李大統領はブルームバーグ通信が27日に公開したインタビュー記事で、「米国は自国の利益を最大にしようとするだろうが、それが韓国に災いに近い結果を招くほどのものであってはならない」と語った。ただし「議論が続いており、若干の見解の相違はあるものの、(妥結の)遅延が必ずしも失敗を意味するわけではない」とし、「忍耐の心を持って待っていただきたい」と述べた。ブルームバーグ通信とのインタビューは24日、ソウル龍山(ヨンサン)の大統領室で行われた。
インタビューでの李大統領の発言は、トランプ大統領が24日に大統領専用機内で「韓国との交渉妥結へと非常に近づいている」と話したこととは全く異なる状況認識を示している。米国が自分の要求案の受け入れを韓国に強く圧迫していることをうかがわせる。李大統領はインタビューで、5500億ドル規模の対米投資金すべてを日本政府が調達することにした米日合意に警戒心を示し、「欧州連合(EU)がトランプ大統領と交渉した方式から学ぶことができる」と述べた。
同日までに確認された大統領室の反応を見る限り、29日の首脳会談でも関税合意は成立しない公算が大きい。オ・ヒョンジュ国家安保室3次長もこの日、ソウルプレスセンターで開かれた外信記者クラブの懇談会で、「関税交渉は進み具合からして今回すぐに妥結するのは難しいのではないかと考えている」と述べた。
トランプ大統領のアジア歴訪に同行中のスコット・ベッセント米財務長官もこの日、専用機内で記者団たちに「非常に複雑な交渉だが、(妥結には)かなり近づいたと考えている」としつつも、「トランプ大統領の訪韓(29~30日)中に韓米貿易交渉が妥結する可能性は低い」と述べた。

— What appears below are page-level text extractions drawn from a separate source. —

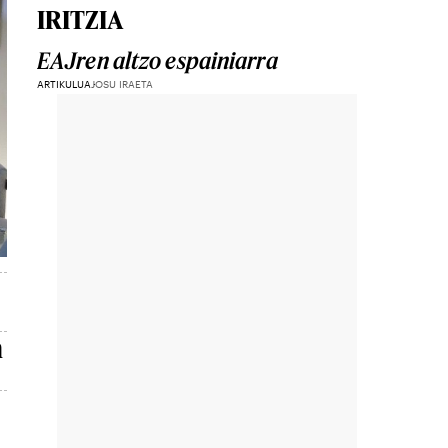
IRITZIA
EAJren altzo espainiarra
ARTIKULUA
JOSU IRAETA
n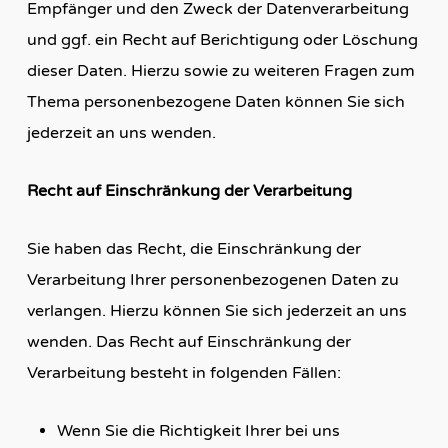
Empfänger und den Zweck der Datenverarbeitung
und ggf. ein Recht auf Berichtigung oder Löschung
dieser Daten. Hierzu sowie zu weiteren Fragen zum
Thema personenbezogene Daten können Sie sich
jederzeit an uns wenden.
Recht auf Einschränkung der Verarbeitung
Sie haben das Recht, die Einschränkung der
Verarbeitung Ihrer personenbezogenen Daten zu
verlangen. Hierzu können Sie sich jederzeit an uns
wenden. Das Recht auf Einschränkung der
Verarbeitung besteht in folgenden Fällen:
Wenn Sie die Richtigkeit Ihrer bei uns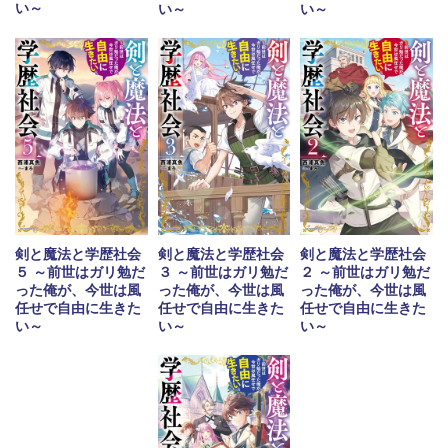
い～
い～
い～
剣と魔法と学歴社会
剣と魔法と学歴社会
剣と魔法と学歴社会
５ ～前世はガリ勉だ
３ ～前世はガリ勉だ
２ ～前世はガリ勉だ
った俺が、今世は風
った俺が、今世は風
った俺が、今世は風
任せで自由に生きた
任せで自由に生きた
任せで自由に生きた
い～
い～
い～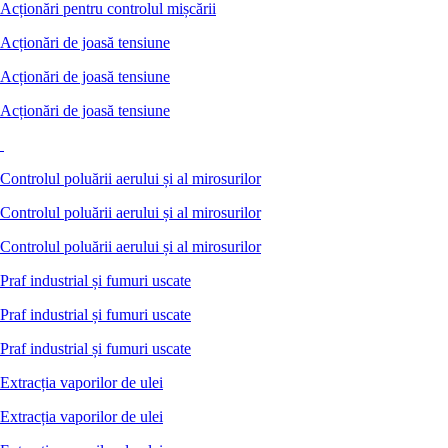
Acționări pentru controlul mișcării
Acționări de joasă tensiune
Acționări de joasă tensiune
Acționări de joasă tensiune
Controlul poluării aerului și al mirosurilor
Controlul poluării aerului și al mirosurilor
Controlul poluării aerului și al mirosurilor
Praf industrial și fumuri uscate
Praf industrial și fumuri uscate
Praf industrial și fumuri uscate
Extracția vaporilor de ulei
Extracția vaporilor de ulei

だが、即興的で勝負師の顔を持つトランプ大統領の気質からして、交渉で「トップダウン式」の劇的な妥結が行われる可能性もある。8月の首脳会談の際もトランプ大統領は会談直前に「トゥルース・ソーシャル」に「韓国で粛清または革命が起きているものとみられる。そのようなところではビジネスができない」という文を載せ、緊張を高めたが、会談は和気あいあいとした雰囲気の中で終わった。
妥結でも決裂でもない「中間水準」の合意で終わる可能性もある。すでに合意がなされた安全保障分野の合意文だけを今回の会談で発表し、関税・投資分野の交渉は続けていくやり方だ。実際、韓国の国家安保室と外交部側の説明によると、国防費の増額と韓米原子力協定の改正など、安全保障分野の合意文書の作業はある程度終わった状態だ。ただし、大統領室関係者は「我々は安全保障分野だけ先に発表しても大丈夫だという立場だが、米国もそうであるかは疑問だ」と語った。安保問題をテコに通商分野でより多くの利益を貫いてきた米国の交渉戦略を考えなければならないという意味だ。